Reputation: 12410
I have a large list with numbers n1
in listn1
. I want to add all multiples of each number, if the multiplicand is not in another list listn2
(prime numbers with specific characteristics) and the product is below a maximum max_n
. The multiplicand is in most cases below 10, but can go up to 100,000. My code so far looks like:
s = 0
for n1 in listn1:
s += sum(n1 * i for i in range(1, 1 + max_n // n1) if i not in listn2)
The problem: this approach is sloooow. It takes seconds to calculate listn1
and listn2
, so I know that there are more than a million numbers to add. But I started the summation yesterday evening and it is still running this morning.
Is there a Pythonic way to speed up this summation?
Upvotes: 1
Views: 570
Reputation: 12410
Taking the suggestions on board, I re-wrote the code to
setn2 = set(listn2)
s = 0
for n1 in listn1:
s += n1 * (max_n * (max_n + 1) // 2 - sum(i for i in range(1, 1 + max_n // n1) if i in setn2))
Instead of hours, the summation now takes seconds.
Several hours later
Coming across this old question of mine, it turned out that retrospectively, I did the right thing. The idea mentioned here in this thread to use numpy.sum()
instead was well intended but wrong, as shown here. If you work in numpy, fine, but if you have a Python list, use comprehensions.
Upvotes: 0
Reputation: 4592
I have 2 suggestions for you.
First of all, you don't have multiply i
with n1
at each iteration. You can replace
s += sum(n1 * i for i in range(1, 1 + max_n // n1) if i not in listn2)
with
s += n1 * sum(i for i in range(1, 1 + max_n // n1) if i not in listn2)
They are totally same.
Secondly, without if i not in listn2
condition, you have a simple summation:
sum(i for i in range(1, 1 + max_n // n1)
This is same with sum([1, 2, 3, 4, 5, 6, 7, 8, ..., (max_n // n1)])
, and equals (max_n // n1) * (1 + max_n // n1) / 2
. For a simply example, take a look at this.

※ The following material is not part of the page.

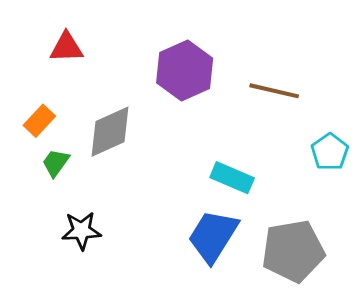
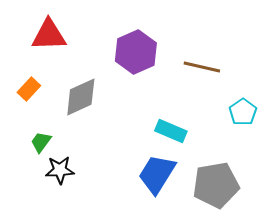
red triangle: (66, 47) -> (49, 35), size x1.4
green trapezoid: (56, 163) -> (41, 142), moved

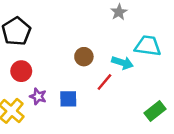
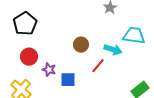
purple star: (38, 96) -> (49, 70), moved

To handle if i not in listn2
condition, if your listn2
is smaller, you can sum listn2
instead of listn1
.
So, find the sum of listn1
and subtract the items in listn2
:
def sum_until(l, max):
return sum([x for x in l if x < max])
listn2 = list(set(listn2))
for n1 in listn1:
finish = max_n // n1
s += n1 * (finish * (finish + 1) / 2 - sum_until(listn2, finish))
EDIT:
I guess NumPy would be faster for sum. Make listn2
a numpy array:
import numpy as np
listn2 = np.array(list(set(listn2)))
And use this sum_until
function:
def sum_until(listn2, max):
l = listn2[np.where(listn2 <= max)]
return int(np.sum(l))
Upvotes: 1